**Transcribed page contents**:
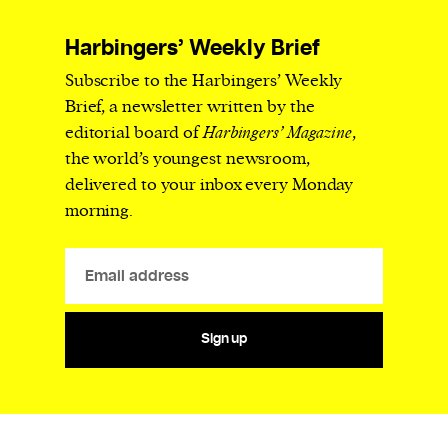
Harbingers’ Weekly Brief
Subscribe to the Harbingers’ Weekly
Brief, a newsletter written by the
editorial board of
Harbingers’ Magazine
,
the world’s youngest newsroom,
delivered to your inbox every Monday
morning.
Sign up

**Exercise instructions**:
The required output is every line of the entries, starting at the one that contains "Subscribe to the Harbingers’ Weekly" and ending at the last, copied exactly.

**Result below**:
Subscribe to the Harbingers’ Weekly
Brief, a newsletter written by the
editorial board of
Harbingers’ Magazine
,
the world’s youngest newsroom,
delivered to your inbox every Monday
morning.
Sign up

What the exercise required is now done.